Del encierro al entierro

Del encierro al entierro

Vivieron un infierno por unos minutos. Les espera una gloria eterna. Los niños que vivían un encierro cotidiano, entre cuatro paredes, sin ventilación, ya están libres de opresión. Las veladoras aún arden, rodeadas de flores blancas. La mamá y abuela, deambulan por allí. El foco rojo se encendió. En la misma zona hay otros casos similares que la autoridad debe atender a tiempo.

Dos policías resguardan la casa marcada con el número 1724, sobre la 16 Sur y 14 Oriente, justo entre las colonias Maldonado y California, en Tuxtla Gutiérrez.

Nadie puede entrar ni salir. Se investiga la muerte de cuatro niños. “Está muy raro”, dicen los elementos municipales mientras dan un sorbo al café que una vecina les llevó.

Un pasillo de unos 10 metros, lleva al cuarto ubicado en el segundo nivel, todo cerrado, sin ventanas. La única puerta, totalmente sellada, permaneció mucho tiempo con llave, apresando a los infantes que casi nunca jugaban en la calle, como niños normales.

“Así los mantenía, solo encerrados. Los más grandecitos iban a la escuela y el kínder. Solo salían cuando el padrastro venía y los llevaba a la tienda a comprar algo”, dice una vecina.

Dos cirios y 21 veladoras arden aún, rodeadas de pocas flores bajo una galera en la casa aledaña donde ocurrió la tragedia la tarde del lunes. Un cilindro de gas, innecesario en el lugar, recuerda a todos la horrible muerte por intoxicación y quemaduras que provocó en los cuatro niños la fuga de gas.

Un niño sale. Son las 7:00 de la mañana. Al ser abordado por este comunicador su padre lo reprende. “¡Cierra la puerta y la ventana!”, le dice.

La carpa armada sobre la 16 Sur, rodeada de montículos de tierra, revive en la mente de los vecinos el entierro de los pequeños en el panteón Jardín Edén.

“Mas nosotros llorábamos desesperados. La ingrata mujer qué corazón tendrá que no lloró. Si hasta un animal que muere da sentimiento, ahora cuatro niños…”, dice una señora indignada.
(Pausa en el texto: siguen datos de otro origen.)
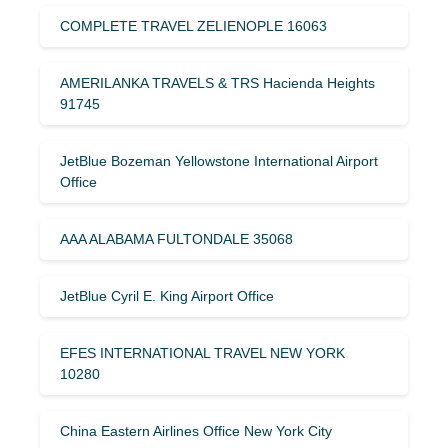
COMPLETE TRAVEL ZELIENOPLE 16063
AMERILANKA TRAVELS & TRS Hacienda Heights
91745
JetBlue Bozeman Yellowstone International Airport
Office
AAA ALABAMA FULTONDALE 35068
JetBlue Cyril E. King Airport Office
EFES INTERNATIONAL TRAVEL NEW YORK
10280
China Eastern Airlines Office New York City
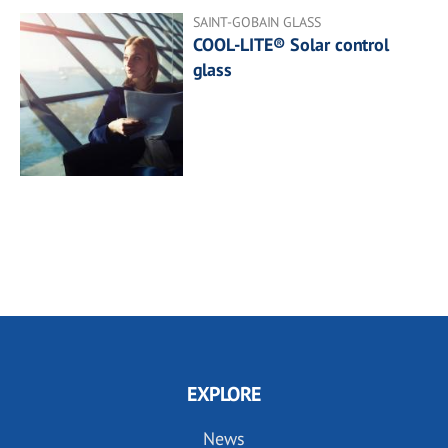
SAINT-GOBAIN GLASS
COOL-LITE® Solar control
glass
EXPLORE
News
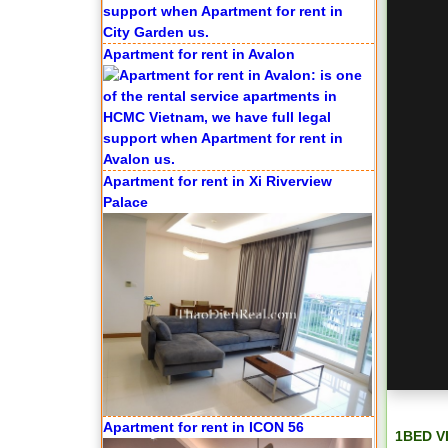
Apartment for rent in Avalon
Apartment for rent in Xi Riverview
Palace
Apartment for rent in ICON 56
1BED V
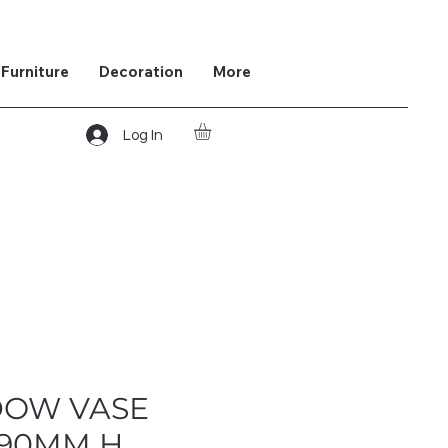
Furniture
Decoration
More
Log In
DOW VASE
290MM H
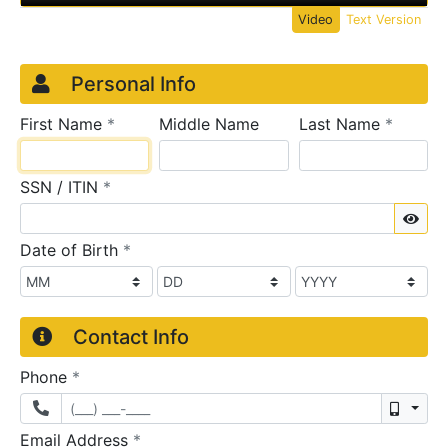
Video
Text Version
Credit Application
Page 1
Personal Info
required
require
First Name
*
Middle Name
Last Name
*
required
SSN / ITIN
*
Sho
required
Date of Birth
*
Contact Info
required
Phone
*
Mobil
required
Email Address
*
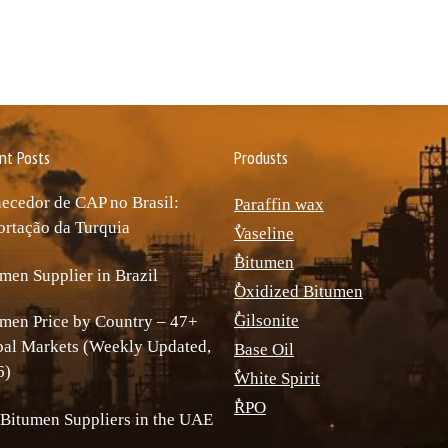
nt Posts
Produsts
ecedor de CAP no Brasil:
Paraffin wax
rtação da Turquia
ٌVaseline
ٌBitumen
men Supplier in Brazil
ٌOxidized Bitumen
ٌGilsonite
men Price by Country – 47+
bal Markets (Weekly Updated,
Base Oil
6)
ٌWhite Spirit
ٌRPO
Bitumen Suppliers in the UAE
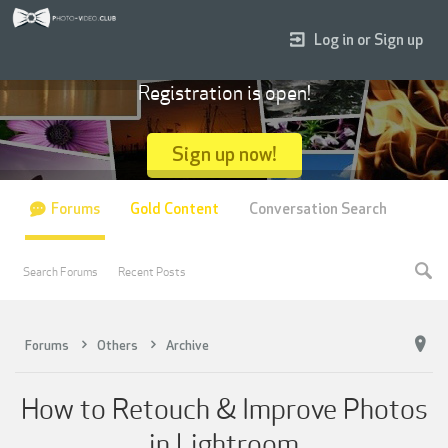
Log in or Sign up
Registration is open!
Sign up now!
Forums
Gold Content
Conversation Search
Search Forums
Recent Posts
Forums
Others
Archive
How to Retouch & Improve Photos
in Lightroom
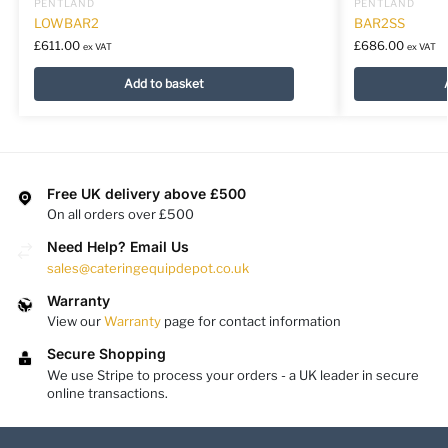
PENTLAND
PENTLAND
LOWBAR2
BAR2SS
£
611.00
£
686.00
ex VAT
ex VAT
Add to basket
Free UK delivery above £500
On all orders over £500
Need Help? Email Us
sales@cateringequipdepot.co.uk
Warranty
View our
Warranty
page for contact information
Secure Shopping
We use Stripe to process your orders - a UK leader in secure
online transactions.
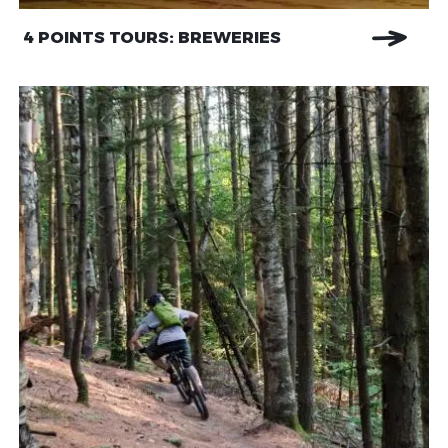
4 POINTS TOURS: BREWERIES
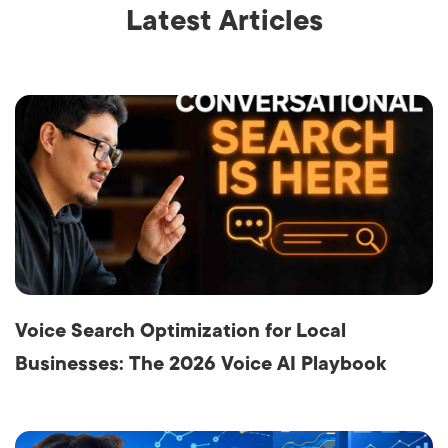
Latest Articles
Voice Search Optimization for Local
Businesses: The 2026 Voice AI Playbook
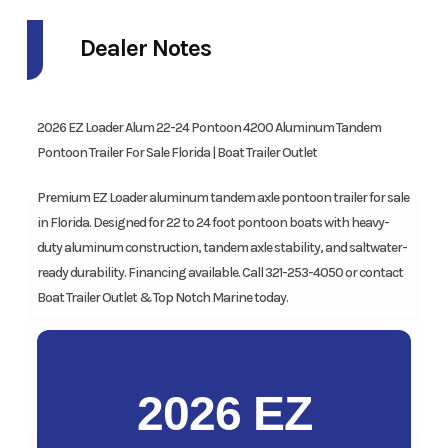
Dealer Notes
2026 EZ Loader Alum 22-24 Pontoon 4200 Aluminum Tandem
Pontoon Trailer For Sale Florida | Boat Trailer Outlet
Premium EZ Loader aluminum tandem axle pontoon trailer for sale
in Florida. Designed for 22 to 24 foot pontoon boats with heavy-
duty aluminum construction, tandem axle stability, and saltwater-
ready durability. Financing available. Call 321-253-4050 or contact
Boat Trailer Outlet & Top Notch Marine today.
2026 EZ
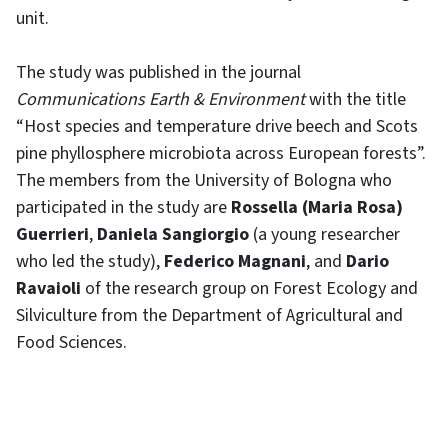
unit.
The study was published in the journal
Communications Earth & Environment
with the title
“Host species and temperature drive beech and Scots
pine phyllosphere microbiota across European forests”.
The members from the University of Bologna who
participated in the study are
Rossella (Maria Rosa)
Guerrieri
,
Daniela Sangiorgio
(a young researcher
who led the study),
Federico Magnani
, and
Dario
Ravaioli
of the research group on Forest Ecology and
Silviculture from the Department of Agricultural and
Food Sciences.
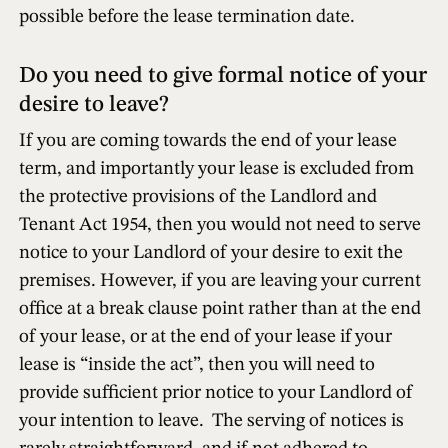
possible before the lease termination date.
Do you need to give formal notice of your
desire to leave?
If you are coming towards the end of your lease
term, and importantly your lease is excluded from
the protective provisions of the Landlord and
Tenant Act 1954, then you would not need to serve
notice to your Landlord of your desire to exit the
premises. However, if you are leaving your current
office at a break clause point rather than at the end
of your lease, or at the end of your lease
if
your
lease is “inside the act”, then you will need to
provide sufficient prior notice to your Landlord of
your intention to leave. The serving of notices is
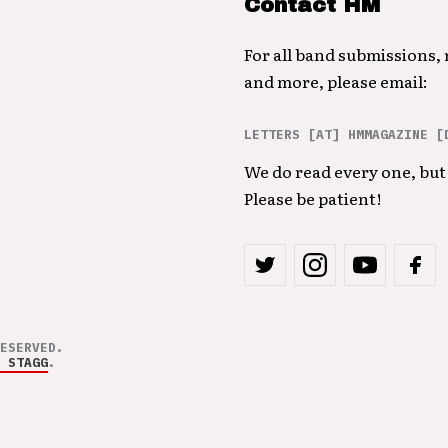
Contact HM
For all band submissions,
and more, please email:
LETTERS [AT] HMMAGAZINE [
We do read every one, but 
Please be patient!
ESERVED.
 STAGG
.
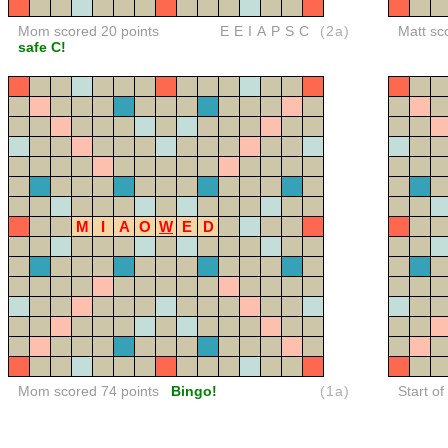
Mom scored 20 points
EEIAPSC
(2a)
Matt sc
safe C!
M
I
A
O
W
E
D
Mom scored 74 points
Bingo!
(1a)
Start o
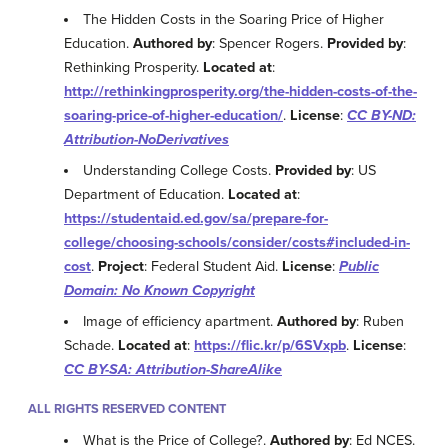
The Hidden Costs in the Soaring Price of Higher
Education.
Authored by
: Spencer Rogers.
Provided by
:
Rethinking Prosperity.
Located at
:
http://rethinkingprosperity.org/the-hidden-costs-of-the-
soaring-price-of-higher-education/
.
License
:
CC BY-ND:
Attribution-NoDerivatives
Understanding College Costs.
Provided by
: US
Department of Education.
Located at
:
https://studentaid.ed.gov/sa/prepare-for-
college/choosing-schools/consider/costs#included-in-
cost
.
Project
: Federal Student Aid.
License
:
Public
Domain: No Known Copyright
Image of efficiency apartment.
Authored by
: Ruben
Schade.
Located at
:
https://flic.kr/p/6SVxpb
.
License
:
CC BY-SA: Attribution-ShareAlike
ALL RIGHTS RESERVED CONTENT
What is the Price of College?.
Authored by
: Ed NCES.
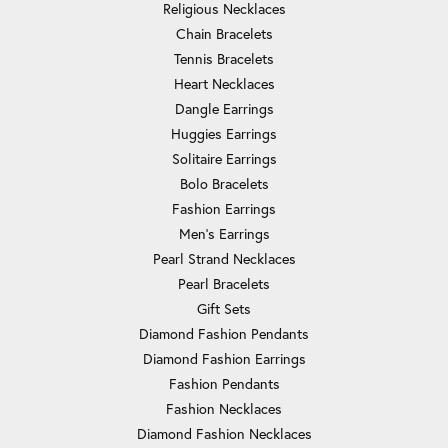
Religious Necklaces
Chain Bracelets
Tennis Bracelets
Heart Necklaces
Dangle Earrings
Huggies Earrings
Solitaire Earrings
Bolo Bracelets
Fashion Earrings
Men's Earrings
Pearl Strand Necklaces
Pearl Bracelets
Gift Sets
Diamond Fashion Pendants
Diamond Fashion Earrings
Fashion Pendants
Fashion Necklaces
Diamond Fashion Necklaces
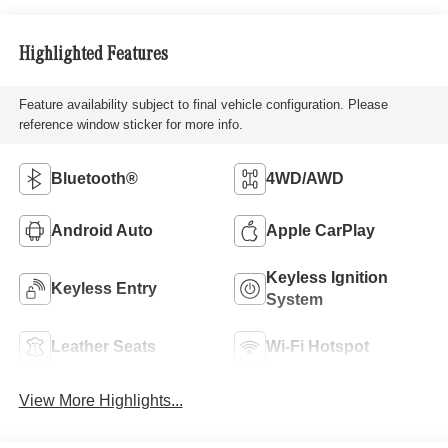
Highlighted Features
Feature availability subject to final vehicle configuration. Please
reference window sticker for more info.
Bluetooth®
4WD/AWD
Android Auto
Apple CarPlay
Keyless Ignition
Keyless Entry
System
Leather Seats
Wi-Fi Hotspot
View More Highlights...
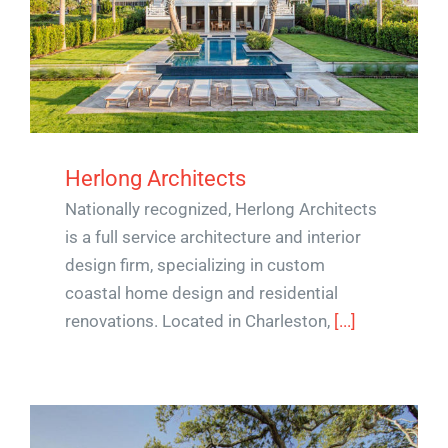
Herlong Architects
Nationally recognized, Herlong Architects
is a full service architecture and interior
design firm, specializing in custom
coastal home design and residential
renovations. Located in Charleston,
[...]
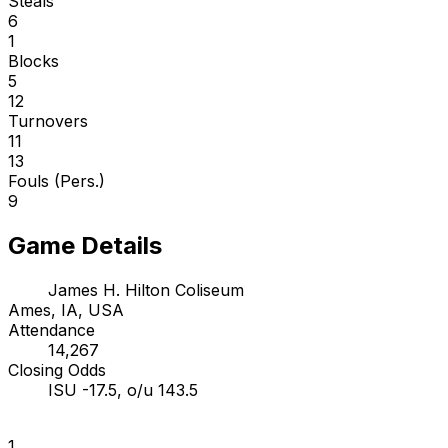
Steals
6
1
Blocks
5
12
Turnovers
11
13
Fouls (Pers.)
9
Game Details
James H. Hilton Coliseum
Ames, IA, USA
Attendance
14,267
Closing Odds
ISU -17.5, o/u 143.5
1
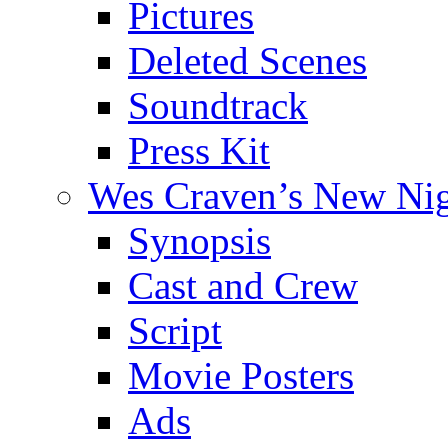
Pictures
Deleted Scenes
Soundtrack
Press Kit
Wes Craven’s New Ni
Synopsis
Cast and Crew
Script
Movie Posters
Ads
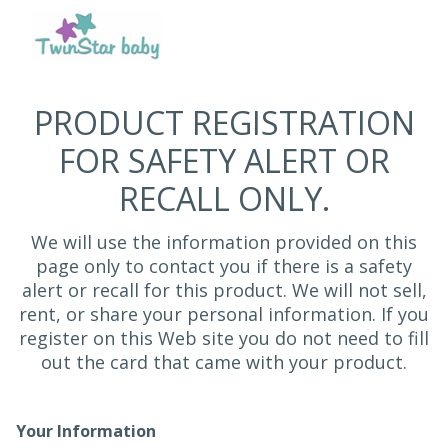
PRODUCT REGISTRATION
FOR SAFETY ALERT OR
RECALL ONLY.
We will use the information provided on this
page only to contact you if there is a safety
alert or recall for this product. We will not sell,
rent, or share your personal information. If you
register on this Web site you do not need to fill
out the card that came with your product.
Your Information
Registration Form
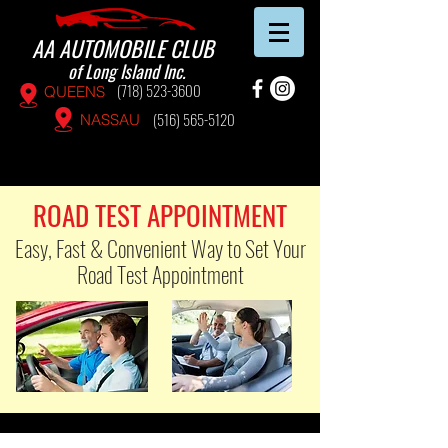
AA AUTOMOBILE CLUB
of Long Island Inc.
(718) 523-3600
QUEENS
(516) 565-5120
NASSAU
ROAD TEST APPOINTMENT
Easy, Fast & Convenient Way to Set Your
Road Test Appointment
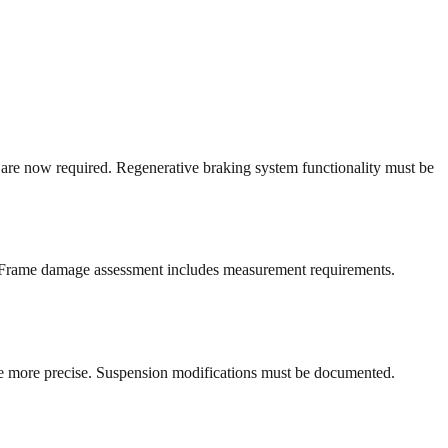
are now required. Regenerative braking system functionality must be
ia. Frame damage assessment includes measurement requirements.
re more precise. Suspension modifications must be documented.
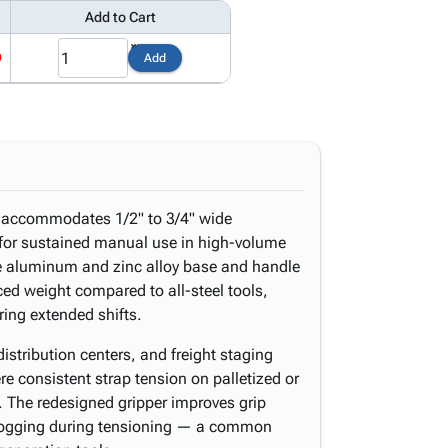
Add to Cart
9
Add
r accommodates 1/2" to 3/4" wide
t for sustained manual use in high-volume
 aluminum and zinc alloy base and handle
uced weight compared to all-steel tools,
ring extended shifts.
stribution centers, and freight staging
re consistent strap tension on palletized or
. The redesigned gripper improves grip
clogging during tensioning — a common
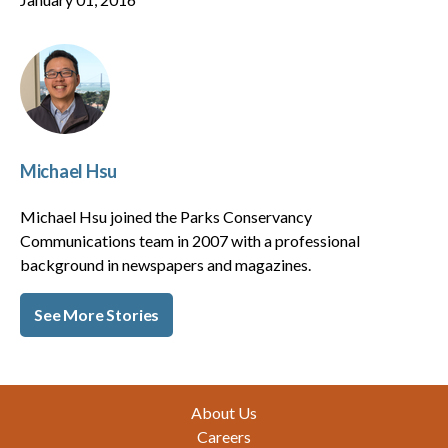
Michael Hsu
Michael Hsu joined the Parks Conservancy
Communications team in 2007 with a professional
background in newspapers and magazines.
See More Stories
Footer
About Us
Careers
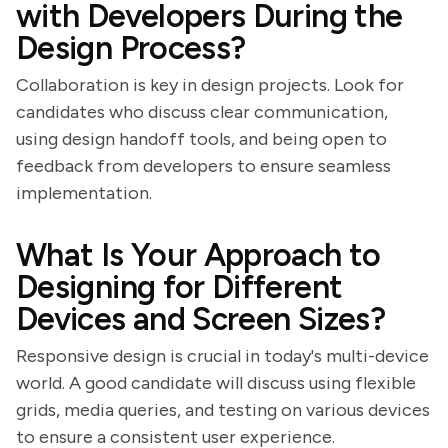
with Developers During the
Design Process?
Collaboration is key in design projects. Look for
candidates who discuss clear communication,
using design handoff tools, and being open to
feedback from developers to ensure seamless
implementation.
What Is Your Approach to
Designing for Different
Devices and Screen Sizes?
Responsive design is crucial in today's multi-device
world. A good candidate will discuss using flexible
grids, media queries, and testing on various devices
to ensure a consistent user experience.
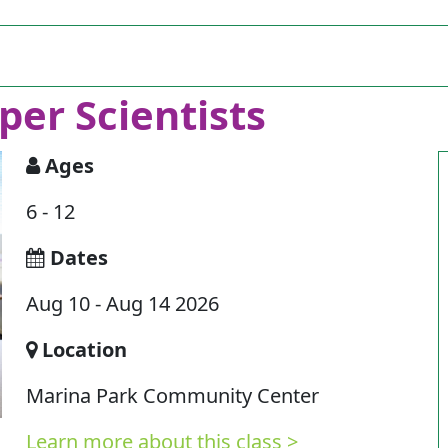
per Scientists
Ages
6 - 12
Dates
Aug 10 - Aug 14 2026
Location
Marina Park Community Center
Learn more about this class >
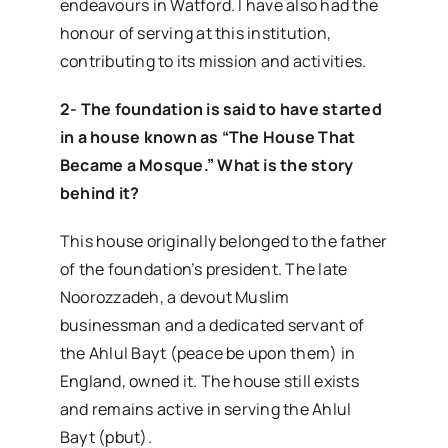
endeavours in Watford. I have also had the
honour of serving at this institution,
contributing to its mission and activities.
2- The foundation is said to have started
in a house known as “The House That
Became a Mosque.” What is the story
behind it?
This house originally belonged to the father
of the foundation’s president. The late
Noorozzadeh, a devout Muslim
businessman and a dedicated servant of
the Ahlul Bayt (peace be upon them) in
England, owned it. The house still exists
and remains active in serving the Ahlul
Bayt (pbut).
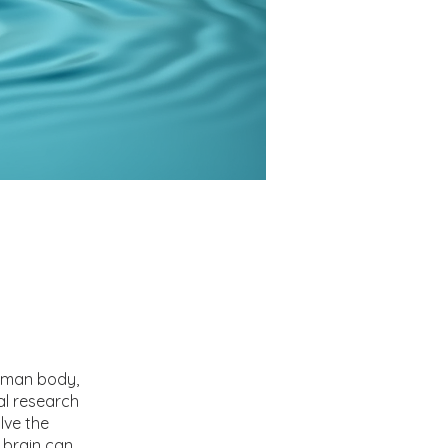
uman body,
al research
lve the
 brain can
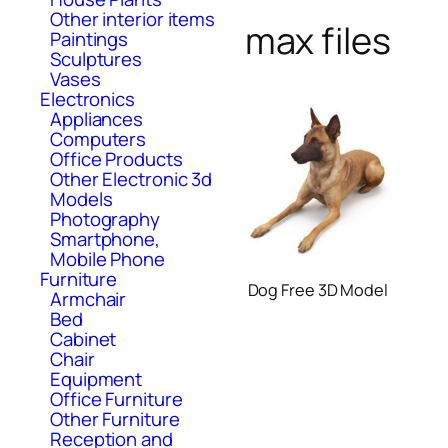
Other interior items
max files
Paintings
Sculptures
Vases
Electronics
Appliances
Computers
Office Products
Other Electronic 3d
Models
Photography
Smartphone,
Mobile Phone
Furniture
Dog Free 3D Model
Armchair
Bed
Cabinet
Chair
Equipment
Office Furniture
Other Furniture
Reception and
Miriam Martínez, de 41 años, trabaja en un antro denominado “Capricornio”, indican las vecinas. Se iba todas las tardes. Y dejaba encerrados bajo llave a los pequeños.

El mayor, Ángel Gabriel, de ocho años, era quien cuidaba de los más pequeños. Hacía honor a su nombre. Era el ángel guardián. Carolina (5 años), Joselín Janet (2 años) eran sus hermanitos. Justin, de 5 años, era el sobrino de todos.

La mamá de Justin, también trabaja en otro antro, dicen. Ella se fue con un hombre y dejó a su hijo con su abuelita.

“No, no lo quería al pobre niño. Lo regañaba mucho. Su tío, el más grandecito, contaba cuando venía a la tienda, que su hermana le deseaba la muerte a Justin. Los niños dicen la verdad. La mujer llegaba de vez en cuando, solo para maltratar a la criatura. Dice el niño que le decía ‘cómo no te mueres para que dejes de estar causando problemas… y se murió”.

“Ahora ya están “solteritas”, pa’ que se sigan llenando de más hijos”, comenta otra mujer mientras compra algunas cosas en la tienda cercana.

Alguien aprovechó la ocasión y organizó una colecta casa por casa, en la colonia Maldonado, presuntamente a beneficio de la madre y abuela.

Algunos apoyaron, otros se indignaron. “¡Ah burro! Ayudarla es como premiarla. Detenida debería estar. No que ya la soltaron, solo fue a declarar”, comentó otra mujer.

La alerta se enciende, cuando una de ellas dice que no es la primera vez que esto ocurre. “Por acá vivió en otra vecindad una mujer que cómo maltrataba a su hijo. Todo el día el pobre gritaba, lo encerraba. La mujer también trabajaba en una cantina”.

Los vecinos llamaron al 066 esa vez. La policía solo reconvenía a la mujer, pero el DIF nunca intervino. La mujer se mudó a otro lado, por temor a las denuncias de los colonos.

Ahora, señalan otros casos cercanos, sobre la 14 Sur y 15 Oriente. Son focos rojos que deben ser atenidos por la autoridad competente.